Consider the data set from the Titanic case where details of passengers who boarded the ship is listed along with their, ticket class, fare, survival status etc.
There are different variables including categorical and numeric both. For the Survival variable ‘0’ indicates ‘didn’t survive’ and ‘1’ indicates ‘did survive’,and We can see the statistics of a variables below;
summary(titan)
## Survived Pclass Sex Age
## Min. :0.0000 Min. :1.000 female:312 Min. : 0.40
## 1st Qu.:0.0000 1st Qu.:2.000 male :577 1st Qu.:22.00
## Median :0.0000 Median :3.000 Median :29.70
## Mean :0.3825 Mean :2.312 Mean :29.65
## 3rd Qu.:1.0000 3rd Qu.:3.000 3rd Qu.:35.00
## Max. :1.0000 Max. :3.000 Max. :80.00
## SibSp Parch Fare Embarked
## Min. :0.0000 Min. :0.0000 Min. : 0.000 C:168
## 1st Qu.:0.0000 1st Qu.:0.0000 1st Qu.: 7.896 Q: 77
## Median :0.0000 Median :0.0000 Median : 14.454 S:644
## Mean :0.5242 Mean :0.3825 Mean : 32.097
## 3rd Qu.:1.0000 3rd Qu.:0.0000 3rd Qu.: 31.000
## Max. :8.0000 Max. :6.0000 Max. :512.329
Now we will analysis the average age of survivors and non survivors of the accident.
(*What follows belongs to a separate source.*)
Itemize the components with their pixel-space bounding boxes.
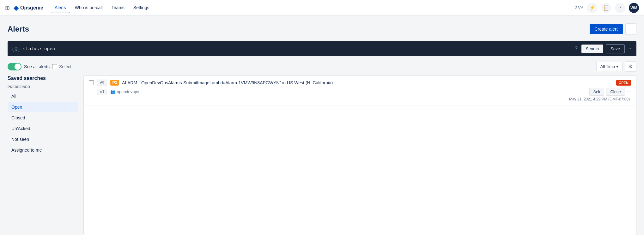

avg_age <- aggregate(titan$Age, list(titan$Survived), mean)
avg_age
## Group.1 x
## 1 0 30.41530
## 2 1 28.42382
From the above table of average age of survivors and non-survivors, it is evident that the average age of non-survivors is more than the average age of passengers who survived the accident.
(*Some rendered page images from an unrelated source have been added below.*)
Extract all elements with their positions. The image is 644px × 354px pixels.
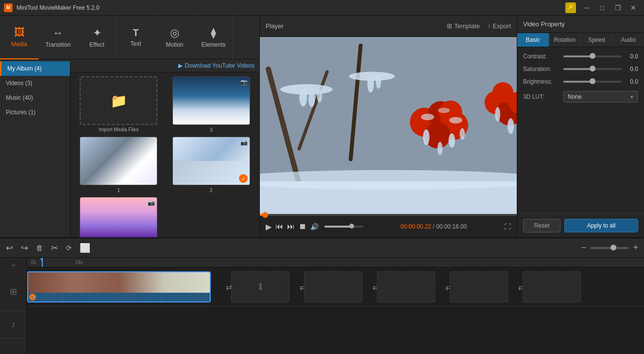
svg-point-18: [449, 117, 462, 123]
reset-button[interactable]: Reset: [523, 219, 560, 232]
toolbar-item-elements[interactable]: ⧫ Elements: [194, 16, 233, 59]
playhead[interactable]: [42, 258, 43, 267]
time-current: 00:00:00.22: [401, 223, 431, 230]
player-title: Player: [266, 22, 284, 30]
maximize-button[interactable]: □: [595, 3, 609, 13]
export-label: Export: [492, 22, 511, 30]
skip-forward-button[interactable]: ⏭: [287, 222, 295, 231]
volume-button[interactable]: 🔊: [310, 223, 319, 230]
text-icon: T: [133, 27, 138, 38]
add-media-button[interactable]: +: [0, 258, 27, 272]
svg-point-17: [438, 108, 450, 113]
clip-audio-wave: [28, 293, 210, 301]
app-icon: M: [4, 3, 13, 12]
crop-button[interactable]: ⬜: [80, 243, 90, 253]
import-folder-icon: 📁: [110, 93, 127, 109]
toolbar-item-text[interactable]: T Text: [117, 16, 155, 59]
saturation-slider[interactable]: [563, 68, 622, 70]
apply-to-all-button[interactable]: Apply to all: [564, 219, 638, 232]
media-thumb-3[interactable]: 📷 3: [167, 76, 256, 133]
export-button[interactable]: ↑ Export: [488, 22, 511, 30]
delete-button[interactable]: 🗑: [36, 244, 43, 252]
placeholder-clip-3[interactable]: [377, 271, 435, 302]
toolbar-item-media[interactable]: 🖼 Media: [0, 16, 39, 59]
svg-point-10: [376, 74, 381, 89]
toolbar-item-transition[interactable]: ↔ Transition: [39, 16, 78, 59]
category-videos[interactable]: Videos (3): [0, 76, 70, 90]
close-button[interactable]: ✕: [627, 3, 640, 13]
placeholder-clip-5[interactable]: [523, 271, 581, 302]
download-youtube-button[interactable]: ▶ Download YouTube Videos: [178, 62, 254, 69]
media-icon: 🖼: [14, 26, 25, 39]
contrast-slider[interactable]: [563, 55, 622, 57]
titlebar: M MiniTool MovieMaker Free 5.2.0 🔑 ─ □ ❐…: [0, 0, 644, 16]
volume-thumb: [349, 224, 354, 229]
zoom-slider[interactable]: [590, 247, 629, 249]
placeholder-clip-4[interactable]: [450, 271, 508, 302]
skip-back-button[interactable]: ⏮: [275, 222, 283, 231]
property-footer: Reset Apply to all: [517, 213, 644, 237]
tab-rotation[interactable]: Rotation: [549, 33, 581, 47]
template-icon: ⊞: [447, 22, 452, 30]
placeholder-clip-1[interactable]: ⬇: [231, 271, 289, 302]
media-header: ▶ Download YouTube Videos: [70, 59, 259, 72]
toolbar: 🖼 Media ↔ Transition ✦ Effect T Text ◎: [0, 16, 259, 59]
video-camera-icon-2: 📷: [240, 139, 248, 146]
tab-basic[interactable]: Basic: [517, 33, 549, 47]
svg-point-22: [459, 128, 465, 140]
tab-audio[interactable]: Audio: [613, 33, 644, 47]
fullscreen-button[interactable]: ⛶: [504, 223, 511, 230]
video-camera-icon-3: 📷: [148, 199, 155, 206]
brightness-row: Brightness: 0.0: [523, 78, 638, 85]
media-grid: 📁 Import Media Files 📷 3: [70, 72, 259, 237]
music-track-icon[interactable]: ♪: [0, 311, 27, 338]
cut-button[interactable]: ✂: [51, 243, 58, 253]
stop-button[interactable]: ⏹: [299, 222, 306, 231]
zoom-out-button[interactable]: −: [581, 243, 587, 253]
toolbar-item-motion[interactable]: ◎ Motion: [155, 16, 194, 59]
player-header: Player ⊞ Template ↑ Export: [260, 16, 517, 37]
text-label: Text: [130, 40, 141, 47]
property-tabs: Basic Rotation Speed Audio: [517, 33, 644, 47]
video-track-icon[interactable]: ⊞: [0, 272, 27, 311]
youtube-icon: ▶: [178, 62, 183, 69]
brightness-slider[interactable]: [563, 81, 622, 83]
zoom-in-button[interactable]: +: [633, 243, 638, 253]
ruler-mark-0: 0s: [31, 260, 36, 265]
lut-select[interactable]: None Vivid Cool Warm Vintage: [563, 91, 638, 103]
svg-point-21: [449, 133, 455, 148]
minimize-button[interactable]: ─: [580, 3, 593, 13]
saturation-label: Saturation:: [523, 66, 559, 72]
saturation-slider-fill: [563, 68, 593, 70]
time-separator: /: [433, 223, 436, 230]
media-thumb-4[interactable]: 📷: [74, 197, 163, 237]
brightness-label: Brightness:: [523, 78, 559, 85]
elements-icon: ⧫: [211, 27, 216, 39]
contrast-slider-thumb: [590, 53, 595, 59]
import-media-label: Import Media Files: [99, 127, 138, 132]
media-thumb-1[interactable]: 1: [74, 137, 163, 193]
media-thumb-2[interactable]: 📷 ✓ 2: [167, 137, 256, 193]
timeline-tracks: 🔊 ⇄ ⬇ ⇄ ⇄ ⇄: [27, 267, 644, 334]
rotate-button[interactable]: ⟳: [66, 244, 72, 252]
template-button[interactable]: ⊞ Template: [447, 22, 480, 30]
placeholder-clip-2[interactable]: [304, 271, 362, 302]
tab-speed[interactable]: Speed: [581, 33, 613, 47]
volume-slider[interactable]: [324, 226, 363, 228]
video-clip[interactable]: 🔊: [27, 271, 211, 302]
download-icon: ⬇: [256, 281, 265, 293]
volume-fill: [324, 226, 352, 228]
redo-button[interactable]: ↪: [21, 243, 28, 253]
undo-button[interactable]: ↩: [6, 243, 13, 253]
category-music[interactable]: Music (40): [0, 90, 70, 105]
import-media-item[interactable]: 📁 Import Media Files: [74, 76, 163, 133]
player-seekbar[interactable]: [260, 214, 517, 216]
toolbar-item-effect[interactable]: ✦ Effect: [78, 16, 117, 59]
category-pictures[interactable]: Pictures (1): [0, 105, 70, 120]
play-button[interactable]: ▶: [266, 222, 271, 231]
svg-point-9: [367, 76, 373, 93]
svg-point-20: [438, 142, 443, 155]
time-total: 00:00:18.00: [436, 223, 467, 230]
restore-button[interactable]: ❐: [611, 3, 625, 13]
category-my-album[interactable]: My Album (4): [0, 61, 70, 76]
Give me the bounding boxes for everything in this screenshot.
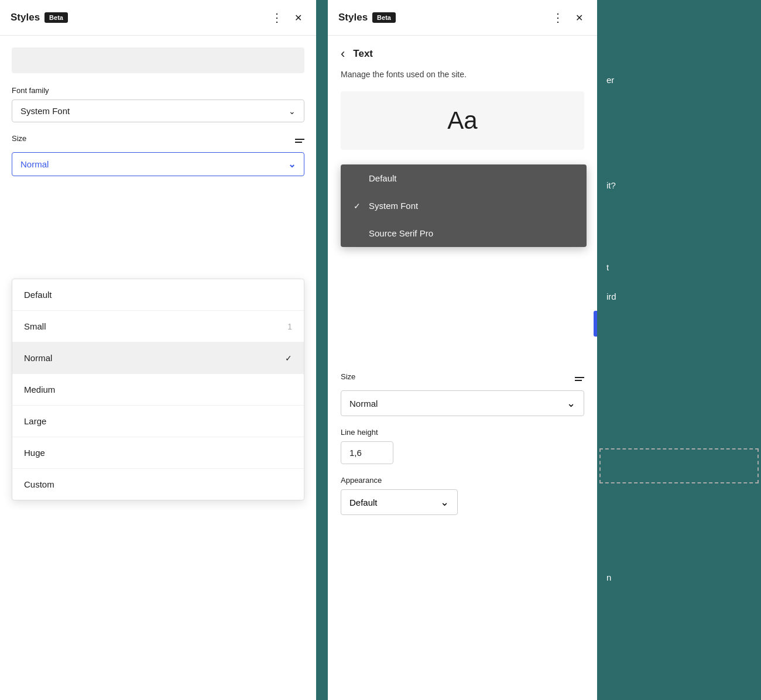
right-beta-badge: Beta [372, 12, 396, 23]
adjust-line-top-r [575, 377, 584, 378]
left-panel-header: Styles Beta [0, 0, 316, 36]
dropdown-item-default[interactable]: Default [12, 279, 304, 311]
peek-text-n: n [602, 568, 616, 587]
close-icon [294, 12, 302, 24]
dropdown-item-huge[interactable]: Huge [12, 437, 304, 469]
close-icon-right [575, 12, 583, 24]
font-family-chevron-icon: ⌄ [289, 107, 296, 116]
dropdown-item-label: Custom [24, 479, 54, 489]
size-label: Size [12, 134, 26, 143]
font-dropdown-item-default[interactable]: Default [341, 164, 587, 192]
right-size-chevron-icon: ⌄ [567, 397, 575, 410]
right-panel-title: Styles [338, 12, 368, 23]
font-preview-box: Aa [341, 91, 584, 150]
font-dropdown-label: Default [369, 173, 397, 183]
right-size-select[interactable]: Normal ⌄ [341, 390, 584, 416]
dropdown-item-custom[interactable]: Custom [12, 469, 304, 500]
right-close-button[interactable] [572, 9, 587, 26]
font-dropdown-item-system[interactable]: ✓ System Font [341, 192, 587, 219]
dropdown-item-label: Normal [24, 353, 52, 363]
line-height-input[interactable] [341, 441, 393, 464]
back-button[interactable]: ‹ [341, 47, 349, 60]
right-size-label: Size [341, 372, 355, 381]
right-peek-dashed [599, 448, 759, 483]
right-size-value: Normal [349, 399, 567, 409]
dropdown-item-small[interactable]: Small 1 [12, 311, 304, 342]
section-title: Text [353, 48, 373, 60]
left-styles-panel: Styles Beta Font family System Font ⌄ Si… [0, 0, 316, 700]
dropdown-item-label: Small [24, 321, 46, 331]
appearance-value: Default [349, 497, 440, 507]
dots-icon-right [552, 11, 564, 25]
line-height-label: Line height [341, 428, 584, 437]
left-panel-body: Font family System Font ⌄ Size Normal ⌄ … [0, 36, 316, 700]
peek-text-it: it? [602, 176, 621, 195]
dropdown-item-label: Huge [24, 448, 45, 458]
item-count: 1 [287, 322, 292, 331]
check-icon: ✓ [285, 354, 292, 363]
gray-preview-bar [12, 47, 304, 73]
adjust-line-bottom [295, 142, 302, 143]
peek-text-er: er [602, 70, 619, 90]
size-value: Normal [20, 159, 288, 169]
font-dropdown-label: Source Serif Pro [369, 228, 433, 238]
font-family-value: System Font [20, 106, 289, 116]
left-more-options-button[interactable] [268, 8, 286, 27]
right-side-peek: er it? t ird n [597, 0, 761, 700]
dropdown-item-medium[interactable]: Medium [12, 374, 304, 406]
font-family-select[interactable]: System Font ⌄ [12, 99, 304, 122]
adjust-line-bottom-r [575, 380, 582, 381]
panel-gap [316, 0, 328, 700]
size-chevron-icon: ⌄ [288, 159, 296, 170]
right-size-section: Size Normal ⌄ Line height Appearance Def… [341, 372, 584, 515]
right-more-options-button[interactable] [549, 8, 567, 27]
dropdown-item-label: Default [24, 290, 52, 300]
font-dropdown-item-source[interactable]: Source Serif Pro [341, 219, 587, 247]
font-dropdown-label: System Font [369, 201, 418, 211]
appearance-label: Appearance [341, 476, 584, 485]
right-panel-header: Styles Beta [328, 0, 597, 36]
section-header: ‹ Text [341, 47, 584, 60]
left-panel-title: Styles [11, 12, 40, 23]
section-desc: Manage the fonts used on the site. [341, 68, 584, 81]
font-check-system: ✓ [354, 201, 363, 211]
right-panel-body: ‹ Text Manage the fonts used on the site… [328, 36, 597, 700]
right-styles-panel: Styles Beta ‹ Text Manage the fonts used… [328, 0, 597, 700]
left-beta-badge: Beta [44, 12, 68, 23]
peek-text-ird: ird [602, 287, 621, 306]
adjust-line-top [295, 139, 304, 140]
right-size-adjust-icon[interactable] [575, 377, 584, 381]
appearance-chevron-icon: ⌄ [440, 496, 449, 509]
peek-text-t: t [602, 258, 613, 277]
dropdown-item-large[interactable]: Large [12, 406, 304, 437]
dropdown-item-label: Medium [24, 385, 55, 394]
size-select[interactable]: Normal ⌄ [12, 152, 304, 176]
font-family-label: Font family [12, 86, 304, 95]
font-preview-text: Aa [447, 107, 477, 135]
dots-icon [271, 11, 283, 25]
dropdown-item-normal[interactable]: Normal ✓ [12, 342, 304, 374]
size-adjust-icon[interactable] [295, 139, 304, 143]
left-close-button[interactable] [291, 9, 306, 26]
font-family-dropdown: Default ✓ System Font Source Serif Pro [341, 164, 587, 247]
size-label-row: Size [12, 134, 304, 147]
size-dropdown: Default Small 1 Normal ✓ Medium Large Hu… [12, 279, 304, 500]
appearance-select[interactable]: Default ⌄ [341, 489, 458, 515]
right-size-label-row: Size [341, 372, 584, 386]
back-chevron-icon: ‹ [341, 46, 345, 61]
dropdown-item-label: Large [24, 416, 46, 426]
H2:The Titanic survivors were younger than the passengers who died
A two-group independent t-test can be used to test above hypothesis.Here, we assume that the two groups i.e. survived and age are independent and that the data is sampled from normal populations. The following code is used to carry out t-test for the said hypothesis.
t.test(titan$Age~titan$Survived)
##
## Welch Two Sample t-test
##
## data: titan$Age by titan$Survived
## t = 2.1816, df = 667.56, p-value = 0.02949
## alternative hypothesis: true difference in means is not equal to 0
## 95 percent confidence interval:
## 0.1990628 3.7838912
## sample estimates:
## mean in group 0 mean in group 1
## 30.41530 28.42382
The above results show that p-value is 0.03 (p>0.001), hence we reject the null hypothesis of the test.Based on the result we can say that there is a significant difference between the average average age of non-survivors and survivors.
In view of this H2 is true, i.e. The average age of the survivors were younger than the passengers who died.